According to a railroad safety report by Amtrak in December of 2012, the railroad is trying to respond to a federal mandate to install positive train control systems across all tracks. Had those improvements not been made, Amtrak would have either rerouted or discontinue the Southwest Chief.

In 2016 the Newton City Commission passed a resolution to provide a pledge— one to support a grant match with Garden City, Dodge City, Hutchinson and other members of the Southwest Chief Rural Partnership for the La Junta, Colorado, application for Federal Department of Transportation TIGER VIII funding.
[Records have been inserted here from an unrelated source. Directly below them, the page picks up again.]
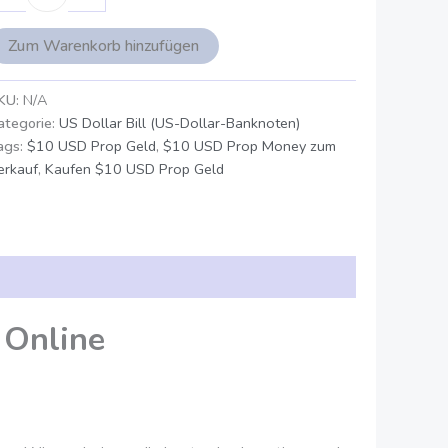
Zum Warenkorb hinzufügen
KU:
N/A
ategorie:
US Dollar Bill (US-Dollar-Banknoten)
ags:
$10 USD Prop Geld
,
$10 USD Prop Money zum
erkauf
,
Kaufen $10 USD Prop Geld
 Online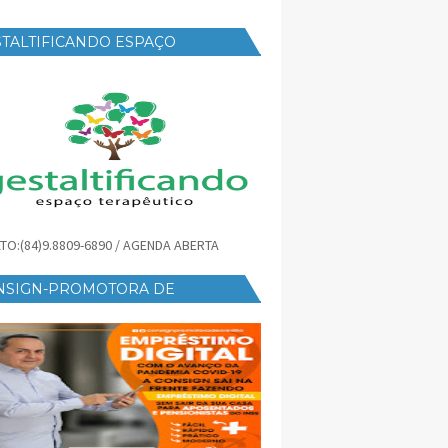
TALTIFICANDO ESPAÇO
RAPÊUTICO
TO:(84)9.8809-6890 / AGENDA ABERTA
NSIGN-PROMOTORA DE
ÉDITO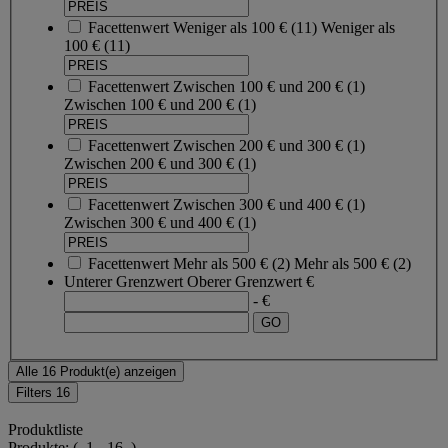
Facettenwert
Weniger als 100 €
(
11
)
Weniger als
100 €
(11)
Facettenwert
Zwischen 100 € und 200 €
(
1
)
Zwischen 100 € und 200 €
(1)
Facettenwert
Zwischen 200 € und 300 €
(
1
)
Zwischen 200 € und 300 €
(1)
Facettenwert
Zwischen 300 € und 400 €
(
1
)
Zwischen 300 € und 400 €
(1)
Facettenwert
Mehr als 500 €
(
2
)
Mehr als 500 €
(2)
Unterer Grenzwert
Oberer Grenzwert
€
- €
Alle 16 Produkt(e) anzeigen
Filters
16
Produktliste
Produkte:
( 1 - 16 )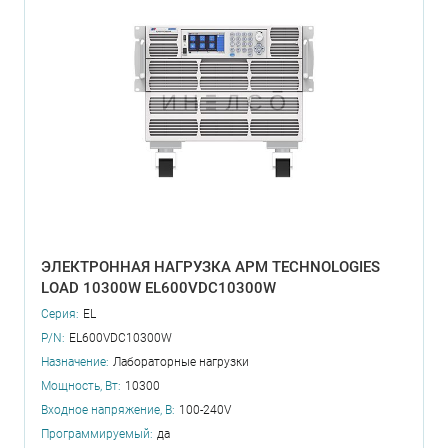
ЭЛЕКТРОННАЯ НАГРУЗКА APM TECHNOLOGIES
LOAD 10300W EL600VDC10300W
Серия:
EL
P/N:
EL600VDC10300W
Назначение:
Лабораторные нагрузки
Мощность, Вт:
10300
Входное напряжение, В:
100-240V
Программируемый:
да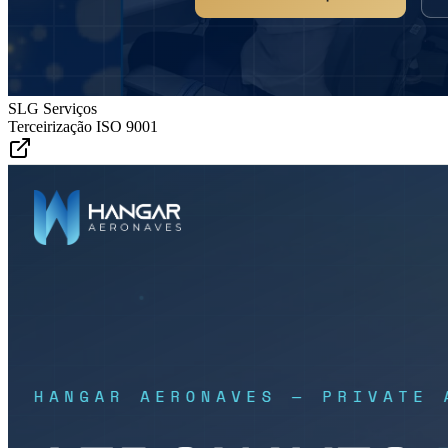
SLG Serviços
Terceirização ISO 9001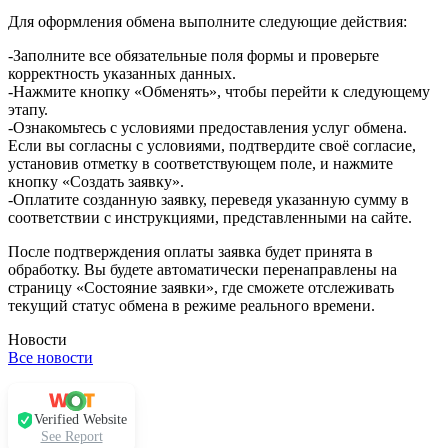
Для оформления обмена выполните следующие действия:
-Заполните все обязательные поля формы и проверьте
корректность указанных данных.
-Нажмите кнопку «Обменять», чтобы перейти к следующему
этапу.
-Ознакомьтесь с условиями предоставления услуг обмена.
Если вы согласны с условиями, подтвердите своё согласие,
установив отметку в соответствующем поле, и нажмите
кнопку «Создать заявку».
-Оплатите созданную заявку, переведя указанную сумму в
соответствии с инструкциями, представленными на сайте.
После подтверждения оплаты заявка будет принята в
обработку. Вы будете автоматически перенаправлены на
страницу «Состояние заявки», где сможете отслеживать
текущий статус обмена в режиме реального времени.
Новости
Все новости
Verified Website
See Report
Newton agreed to contribute $12,500.

“We are grateful to the local communites,” Boardman said. “Long distance trains is the mission of Amtrak. It is the delivery of service to the community that is often flown over. Amtrak cares about that, cared about that when it was founded in 1971 and still cares about that.”

The Southwest Chief provides passenger transportation for rural communities in Kansas, Colorado, and New Mexico. In 2011, communities in those three states began working to address the infrastructure needs of the route.
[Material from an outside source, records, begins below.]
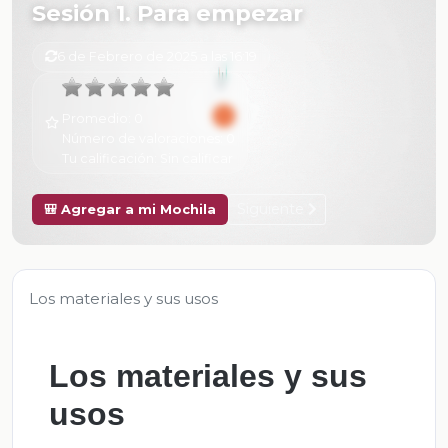
Sesión 1. Para empezar
6 de Febrero de 2025 a las 16:19
Promedio:
0
Número de valoraciones:
0
Tu calificación:
Sin calificar
Siguiente
🎒 Agregar a mi Mochila
Los materiales y sus usos
Los materiales y sus
usos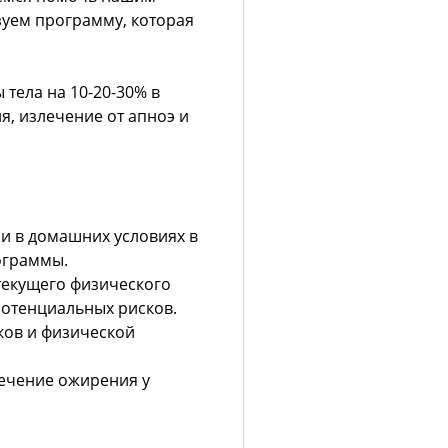
зуем программу, которая
тела на 10-20-30% в
я, излечение от апноэ и
и в домашних условиях в
ограммы.
текущего физического
потенциальных рисков.
ков и физической
ечение ожирения у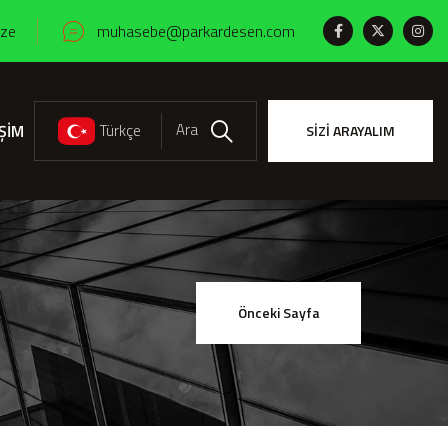
ize
muhasebe@parkardesen.com
Ara
İŞİM
Türkçe
SİZİ ARAYALIM
Ara
Önceki Sayfa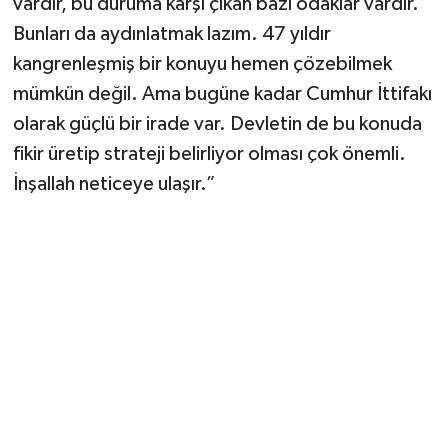
vardır, bu duruma karşı çıkan bazı odaklar vardır.
Bunları da aydınlatmak lazım. 47 yıldır
kangrenleşmiş bir konuyu hemen çözebilmek
mümkün değil. Ama bugüne kadar Cumhur İttifakı
olarak güçlü bir irade var. Devletin de bu konuda
fikir üretip strateji belirliyor olması çok önemli.
İnşallah neticeye ulaşır.”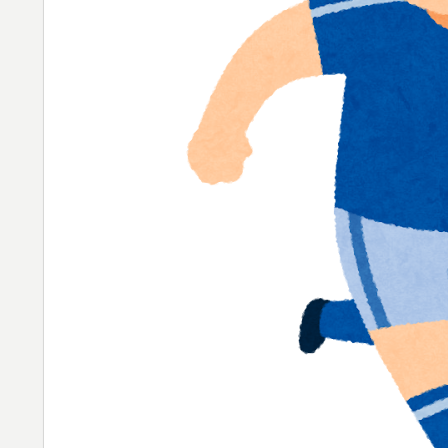
移民ベトナム女達の宅飲み、レベチｗｗｗｗ
▶
韓国人「世界で最も有名な日本人は誰なのか
▶
日本旅行キャンセルすべきか…1万年ぶり史
▶
アメリカ人「お前らの学校ではどんな理由で
▶
海外「日本人がアメリカに対してとても良い
▶
きる！」
海外「まるでトランプ」FIFAがW杯開催都
▶
応）
【海外の反応】冨安健洋がクリスタル・パレ
▶
海外「日本人はなんて気高いんだ！」 英高
▶
海外「日本なんて行くんじゃなかった…」 
▶
失望する事態に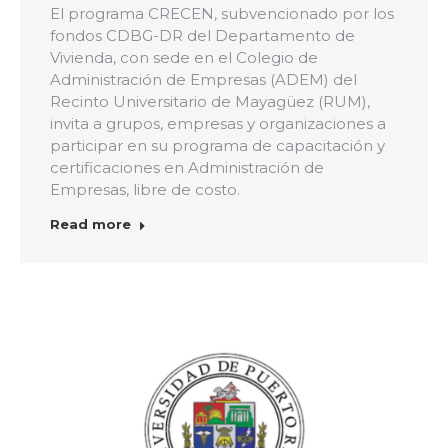
El programa CRECEN, subvencionado por los
fondos CDBG-DR del Departamento de
Vivienda, con sede en el Colegio de
Administración de Empresas (ADEM) del
Recinto Universitario de Mayagüez (RUM),
invita a grupos, empresas y organizaciones a
participar en su programa de capacitación y
certificaciones en Administración de
Empresas, libre de costo.
Read more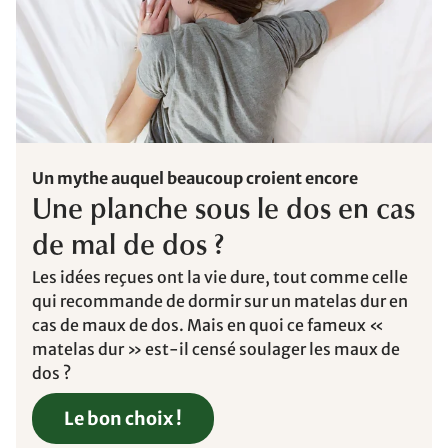
Un mythe auquel beaucoup croient encore
Une planche sous le dos en cas
de mal de dos ?
Les idées reçues ont la vie dure, tout comme celle
qui recommande de dormir sur un matelas dur en
cas de maux de dos. Mais en quoi ce fameux «
matelas dur » est-il censé soulager les maux de
dos ?
Le bon choix !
Successful grant applications led by Garden City, Kan., and La Junta, Colo., have resulted in $27.6 million in federal TIGER funding in the past two years. State support and contributions from Amtrak ($8 million), BNSF ($4 million) and other communities has led to the replacement of jointed rails and ties nearing the end of their service between Hutchinson, and Waldo, New Mexico. Additionally, BNSF has agreed to maintain the track at a maximum speed of 79 miles per hour for Amtrak and 60 miles per hour for freight trains where the bolted rail has been replaced.

Organizations which supported and assisted with the grant application included Amtrak; BNSF; the Kansas Department of Transportation; the City of Dodge City; the City of Garden City; the City of Hutchinson; the City of Newton; the City of La Junta, Colorado; the City of Lamar, Colorado; the City of Trinidad, Colorado; Bent County, Colorado; Las Animas County, Colorado; Otero County, Colorado; Prowers County, Colorado; Pueblo County, Colorado; the I-25 Coalition; the Colorado Rail Passenger Association; and the American Association of Private Railroad Car Owners.
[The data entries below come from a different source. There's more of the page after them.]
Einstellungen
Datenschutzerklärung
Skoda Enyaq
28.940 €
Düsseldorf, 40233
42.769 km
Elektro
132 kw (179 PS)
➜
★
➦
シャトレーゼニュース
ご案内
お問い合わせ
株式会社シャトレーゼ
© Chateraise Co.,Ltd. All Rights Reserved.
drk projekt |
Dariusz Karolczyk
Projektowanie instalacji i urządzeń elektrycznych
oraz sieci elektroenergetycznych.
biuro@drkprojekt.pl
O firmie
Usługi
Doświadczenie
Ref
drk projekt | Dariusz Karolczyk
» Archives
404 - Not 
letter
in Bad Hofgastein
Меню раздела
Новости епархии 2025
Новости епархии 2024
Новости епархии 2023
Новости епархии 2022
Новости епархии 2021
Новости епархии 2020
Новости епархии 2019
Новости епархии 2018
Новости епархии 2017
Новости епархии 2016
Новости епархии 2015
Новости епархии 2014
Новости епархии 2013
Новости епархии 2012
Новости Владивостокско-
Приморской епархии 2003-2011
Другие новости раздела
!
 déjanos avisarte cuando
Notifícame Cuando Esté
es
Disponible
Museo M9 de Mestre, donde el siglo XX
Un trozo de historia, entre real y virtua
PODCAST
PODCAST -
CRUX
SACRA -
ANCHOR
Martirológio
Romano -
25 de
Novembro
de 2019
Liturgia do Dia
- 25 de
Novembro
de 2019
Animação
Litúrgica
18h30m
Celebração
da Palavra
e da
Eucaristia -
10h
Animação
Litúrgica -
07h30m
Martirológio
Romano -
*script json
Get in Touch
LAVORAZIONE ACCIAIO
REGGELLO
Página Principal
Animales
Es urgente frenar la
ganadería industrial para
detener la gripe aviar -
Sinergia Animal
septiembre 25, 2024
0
“It is great news,” said Melody Spurney, director of the Newton Convention and Tourism Bureau. “This is part of Newton's identity. … The prospect of a rail connection would just enhance that.”

Amtrak estimates the train injects more than $150,000 in tourism revenue into the Newton economy.

Boardman, along with several others, was riding a special train Thursday from Topeka to La Junta, Colorado. He met with state and local officials and inspect the progress being made to preserve the route for the Amtrak Southwest Chief passenger train and to improve BNSF freight service.

“This serves communities that are not served by anything else,” Boardman said. “Aviation, and even busses today, have reduced the amount of service they provide to some parts of this country.”

Also aboard the train through Lamar, Colo., was BNSF Railway Executive Chairman Matt Rose and Interim Kansas Transportation Secretary Richard Carlson, who will be riding from Topeka to La Junta.

Boardman said the next step for the Southwest Chief is to improve the line through New Mexico and the Raton Pass.

According to an Amtrak fact sheet, The present route of the Southwest Chief in New Mexico via Lamy, Las Vegas, and Raton, could be altered if sufficient capital funding is not found to modernize the line. Amtrak has been working with the states and communities that would be affected and has informed them of the situation.

“We have good support there,” Boardman told The Kansan. “(They) want to work with us to find improvments over the Raton Pass and that is the next thing that we need to do.”

Expansion to Wichita and the Flyer is part of the plan, however there is no timeframe for that expansion. The bus line started in April is a part of that move.

For rail expansion to happen, support would have to come from the states — both ridership and funding.

“You are dealing with a route that is less than 750 miles, and the law says it is a state supported service,” Boardman said.  “Between Texas, Oklahoma, Kansas and a state supported service I think it is doable. … (The states) have to support the service, with their own money and ridership of course.”